Putin is being widely compared since his invasion of Ukraine to Adolph Hitler, the invasion described as a parallel to Hitler’s invasions in Europe in the 1930s.
“Putin’s attack on Ukraine echoes Hitler’s takeover of Czechoslovakia,” was a headline last week in The Washington Post. The sub-head: “The Nazi leader used similar tactics to dismember and devour Czechoslovakia before World War II.”
“Vladimir Putin is doing exactly what Hitler did when he invaded Poland in 1939,” said the headline of a piece last week in the British publication Mirror. The “parallels” between Putin and Hitler are “uncanny,” wrote Dr. Robert Lyman, author and fellow of the Royal Historical Society.
“It certainly makes 2022 the most dangerous year in Europe since the end of that terrible, bloody war in 1945,” he said. “What the West does now will have dramatic consequences for the future of the world as we know it. If the world allows Putin to get away with his latest land-grab…there’s a very good chance he’ll take this as carte blanche to do it again, elsewhere.
“The targets? The Baltic States (Latvia, Lithuania and Estonia) will be first on his hit list, even though they are members of NATO. As I explained in my book The Rise of the Third Reich, this is what Hitler did after 1938; take little nibbles at bits of Europe that weren’t his and if people didn’t make too much of a fuss, keep on nibbling,” Lyman went on.
“The invasion of Poland in 1939 took place because Hitler believed he would get away with it, and that the West wouldn’t or couldn’t retaliate,” he continued. “So what do we do? We need to put Putin back in his box without initiating the Third World War. This will be hard, as it’s what he has calculated, with his threats today. He believes the world will be too scared to do anything, as he’s got his fingers on Russia’s nuclear triggers.”
“He is a gangster who has secured power in Russia,” Lyman said of Putin.
He wrote: “Whether Putin’s invasion of Ukraine is successful, in either the short or long term, remains to be seen. It took the world six years and millions of lives to defeat Hitler. Putin will be gambling that the world doesn’t have the stomach for a fight.
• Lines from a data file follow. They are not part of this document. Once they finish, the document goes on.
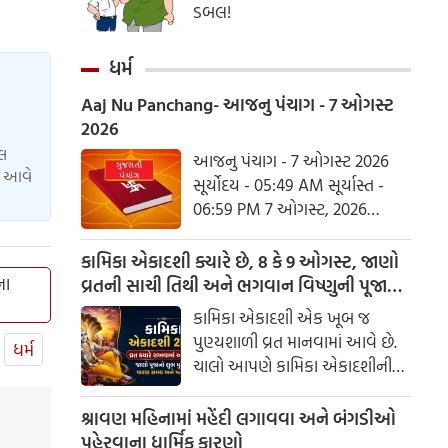
ડબલ!
ધર્મ
Aaj Nu Panchang- આજનુ પંચાગ - 7 ઓગસ્ટ
2026
યલ
આજનુ પંચાગ - 7 ઓગસ્ટ 2026
ાં આવે
સૂર્યોદય - 05:49 AM સૂર્યાસ્ત -
06:59 PM 7 ઓગસ્ટ, 2026
શુક્રવાર આષાઢ વદ નોમ - વિક્રમ
સંવત 2082
કામિકા એકાદશી ક્યારે છે, 8 કે 9 ઓગસ્ટ, જાણો
ના
વ્રતની સાચી તિથી અને ભગવાન વિષ્ણુની પૂજાનું
શુભ મુહૂર્ત
કામિકા એકાદશી એક ખૂબ જ
પુણ્યશાળી વ્રત માનવામાં આવે છે.
ધર્મ
ચાલો આપણે કામિકા એકાદશીની
ચોક્કસ તારીખ અને આ દિવસે પૂજા
કરવાનો શુભ સમય જાણીએ.
શ્રાવણ મહિનામાં મહેંદી લગાવવા અને બંગડીઓ
પહેરવાના ધાર્મિક કારણો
He’s probably right.”
The comparison between Putin and Hitler is fitting.
This former KGB colonel who has amassed a multi-billion-ruble fortune in his rise to power and has worked hard at extinguishing opposition to him in Russia is a tyrant.
He is destroying lives. He ignores the UN Charter, the constitution of the international organization of which Russia (as the major component of the Soviet Union) was an original member.
Is Lyman correct in his assessment that “the world doesn’t have the stomach for a fight” against him? Hitler-like Putin must be stopped.